Collected data

Start of Block

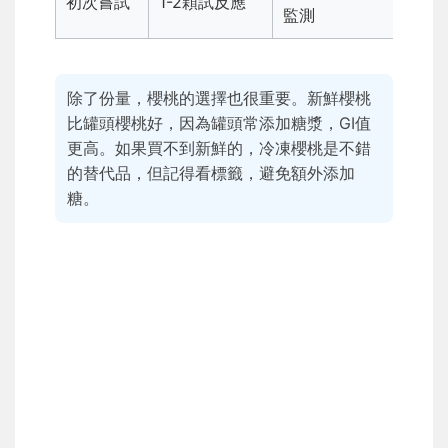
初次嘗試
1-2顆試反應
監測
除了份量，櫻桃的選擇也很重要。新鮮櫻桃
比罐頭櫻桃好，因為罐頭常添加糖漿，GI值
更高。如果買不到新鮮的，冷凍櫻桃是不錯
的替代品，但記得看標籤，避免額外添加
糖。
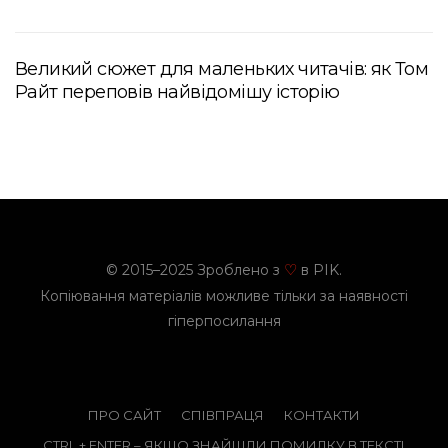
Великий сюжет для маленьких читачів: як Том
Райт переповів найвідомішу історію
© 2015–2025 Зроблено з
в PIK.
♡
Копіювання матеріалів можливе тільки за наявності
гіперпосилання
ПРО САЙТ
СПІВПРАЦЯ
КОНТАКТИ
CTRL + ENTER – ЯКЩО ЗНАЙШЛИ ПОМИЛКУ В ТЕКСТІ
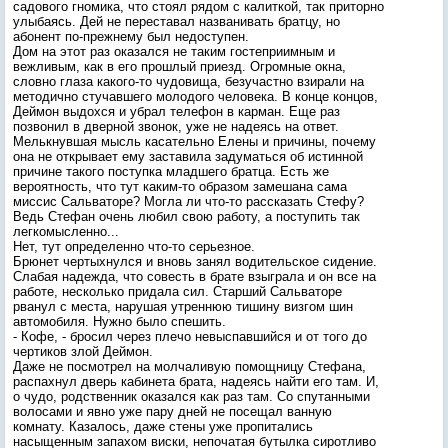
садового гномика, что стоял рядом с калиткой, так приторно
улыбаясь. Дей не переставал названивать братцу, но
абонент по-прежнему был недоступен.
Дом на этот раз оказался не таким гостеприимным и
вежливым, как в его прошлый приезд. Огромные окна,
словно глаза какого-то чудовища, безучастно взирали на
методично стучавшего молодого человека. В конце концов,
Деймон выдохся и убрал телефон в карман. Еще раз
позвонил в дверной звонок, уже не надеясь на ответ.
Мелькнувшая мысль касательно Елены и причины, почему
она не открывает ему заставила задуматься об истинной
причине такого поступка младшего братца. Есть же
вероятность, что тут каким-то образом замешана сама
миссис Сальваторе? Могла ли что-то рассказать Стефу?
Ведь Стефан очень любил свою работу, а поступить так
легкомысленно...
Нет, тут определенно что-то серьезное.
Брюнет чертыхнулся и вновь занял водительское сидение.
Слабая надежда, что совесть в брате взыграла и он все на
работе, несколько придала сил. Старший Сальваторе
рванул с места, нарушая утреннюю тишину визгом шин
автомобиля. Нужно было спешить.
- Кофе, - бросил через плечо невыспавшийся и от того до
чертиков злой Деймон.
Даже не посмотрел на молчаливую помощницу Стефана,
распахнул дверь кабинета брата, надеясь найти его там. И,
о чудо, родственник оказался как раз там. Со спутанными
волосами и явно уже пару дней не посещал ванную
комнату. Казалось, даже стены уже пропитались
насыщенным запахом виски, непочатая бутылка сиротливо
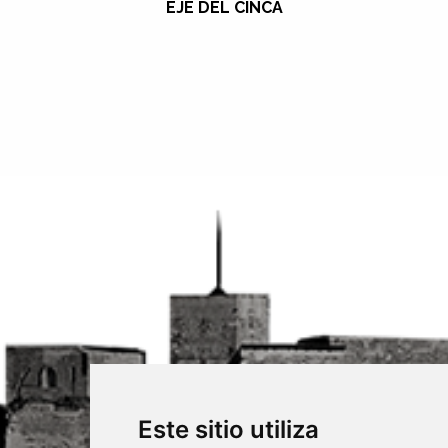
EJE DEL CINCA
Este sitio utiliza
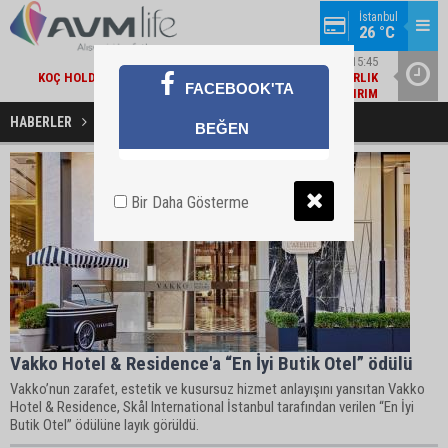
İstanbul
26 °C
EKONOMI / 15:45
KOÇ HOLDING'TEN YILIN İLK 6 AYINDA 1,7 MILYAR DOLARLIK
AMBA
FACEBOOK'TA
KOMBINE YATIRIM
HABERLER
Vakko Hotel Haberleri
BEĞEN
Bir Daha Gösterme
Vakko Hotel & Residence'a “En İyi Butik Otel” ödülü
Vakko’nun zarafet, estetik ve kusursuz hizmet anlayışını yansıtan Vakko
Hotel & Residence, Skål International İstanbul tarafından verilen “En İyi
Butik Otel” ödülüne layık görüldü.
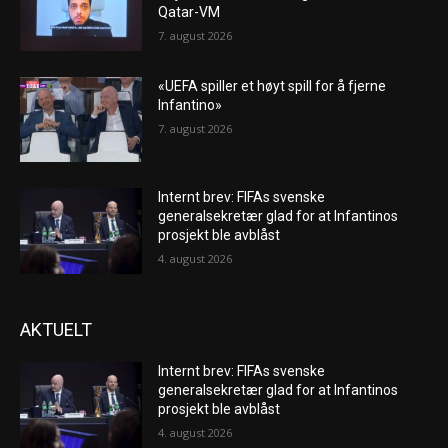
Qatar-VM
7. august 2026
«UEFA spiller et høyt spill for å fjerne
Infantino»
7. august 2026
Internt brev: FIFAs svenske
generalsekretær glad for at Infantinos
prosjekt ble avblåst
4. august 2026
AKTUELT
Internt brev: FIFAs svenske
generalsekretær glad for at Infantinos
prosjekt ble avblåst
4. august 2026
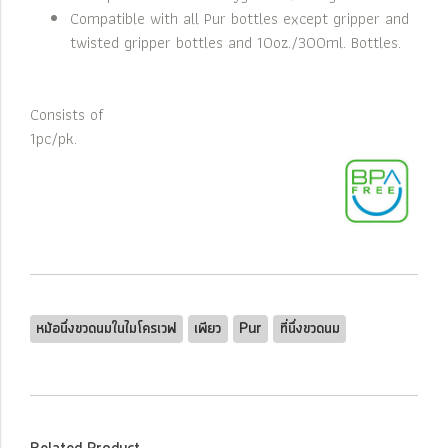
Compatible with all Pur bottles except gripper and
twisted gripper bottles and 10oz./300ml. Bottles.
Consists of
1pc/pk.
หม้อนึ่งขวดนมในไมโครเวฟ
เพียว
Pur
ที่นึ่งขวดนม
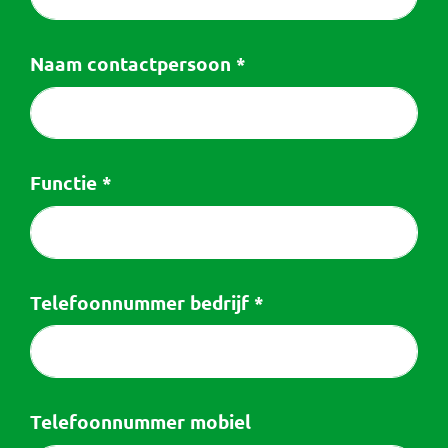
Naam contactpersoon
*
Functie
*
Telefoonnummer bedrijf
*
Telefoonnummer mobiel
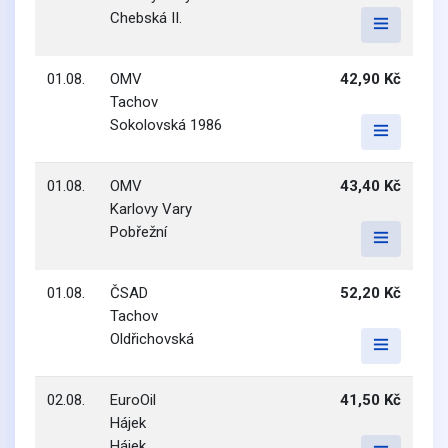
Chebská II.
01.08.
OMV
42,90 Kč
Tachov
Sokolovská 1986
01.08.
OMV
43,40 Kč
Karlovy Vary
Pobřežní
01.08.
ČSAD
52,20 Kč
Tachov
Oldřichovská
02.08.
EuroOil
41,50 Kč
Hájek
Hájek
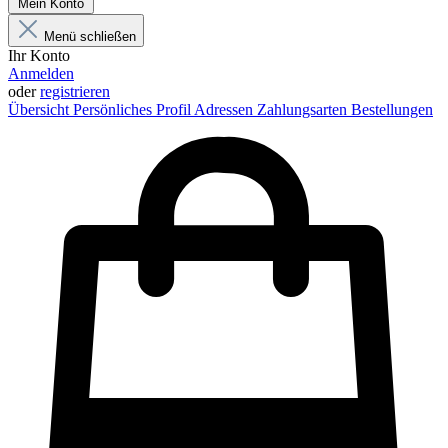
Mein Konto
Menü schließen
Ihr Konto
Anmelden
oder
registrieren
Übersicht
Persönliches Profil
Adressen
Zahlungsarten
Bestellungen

End of Block

Directions - Looking at the records above, return exactly the lines from the line with "словно глаза какого-то" to the line with "она не открывает", both ends included.

Output of the task -
словно глаза какого-то чудовища, безучастно взирали на
методично стучавшего молодого человека. В конце концов,
Деймон выдохся и убрал телефон в карман. Еще раз
позвонил в дверной звонок, уже не надеясь на ответ.
Мелькнувшая мысль касательно Елены и причины, почему
она не открывает ему заставила задуматься об истинной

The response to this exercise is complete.